The treatment of cancer patients with HIV/AIDS is far from standardized; however, with a better understanding on the biology and pharmacology of HIV-associated malignancies and their therapy, few recommendations could be made. First, whenever possible, patients with HIV/AIDS and cancer should be treated as immunocompetent, mainly in patients with CD4+ counts higher than 200/μL and undetectable viral loads. It is of most importance to recognize that cancers such as aggressive NHL, HL and anal cancer can be cured, and patients with HIV/AIDS should be treated with this goal in mind. Second, HAART should be given concurrently to chemotherapy unless specific adverse events occur necessitating dose reductions or delays. This is mainly advisable for patients who are HAART-naïve and have low CD4+ counts. The benefits of the combination of HAART and chemotherapy have been mainly reported in patients with lymphomas and KS. Third, a more liberal use of supportive therapy, such as granulocyte-stimulating growth factors and antibiotic prophylaxis may translate into fewer infectious adverse events, either associated with neutropenic episodes or opportunistic infections. Finally, patients with HIV/AIDS and cancer should be treated by HIV oncologists in setting in which they could benefit from clinical trials designed specifically for such population.

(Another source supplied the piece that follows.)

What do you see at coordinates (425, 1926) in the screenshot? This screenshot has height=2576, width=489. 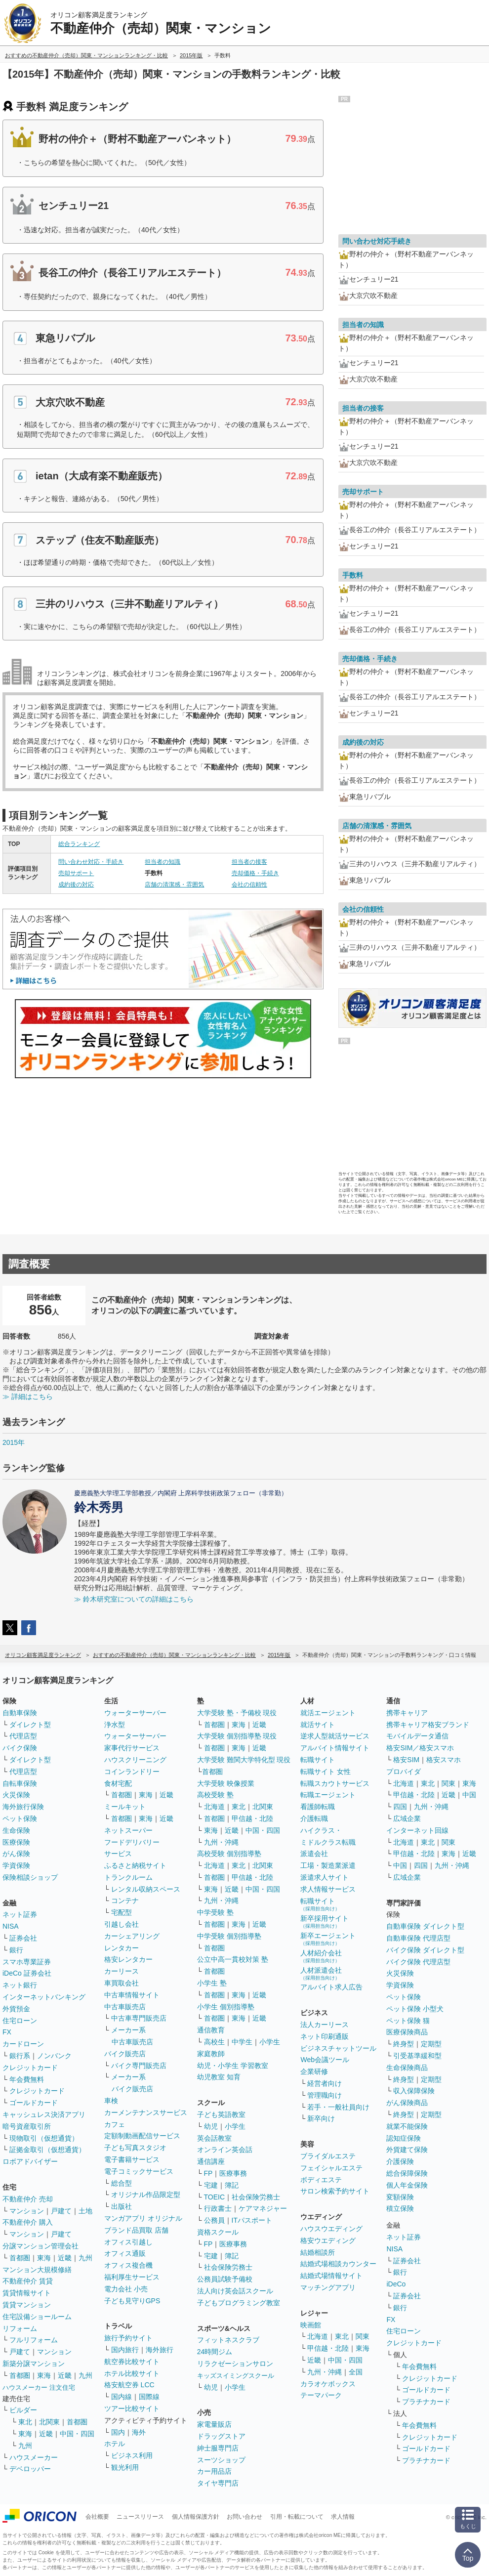 I see `自動車保険 ダイレクト型` at bounding box center [425, 1926].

Additional research is needed to further delineate the interactions between HIV medications and chemotherapy drugs, and to identify more effective therapies, which should results in increased cure rates or, in most cases, in an improved quality of life. Many of the published studies on the biology, pathophysiology or therapy of HIV-associated malignancies are single-center experiences or small prospective studies with very few randomized controlled trials. For this purpose, multiinstitutional collaboration is mandatory. In the United States, the AIDS Malignancy Consortium (AMC) is a clinical trials group supported by the National Cancer Institute specifically focused on performing clinical and laboratory studies in HIV/AIDS patients with cancer (For more information, please see public/index.htm). The AMC is composed by over 35 clinical sites in the United States, Asia, Africa and Latin America, and has working groups focused on the treatment of lymphoma, KS, HPV-associated malignancies and NADCs. Such efforts are desperately needed in order to investigate the different aspects of HIV-associated malignancies therapy.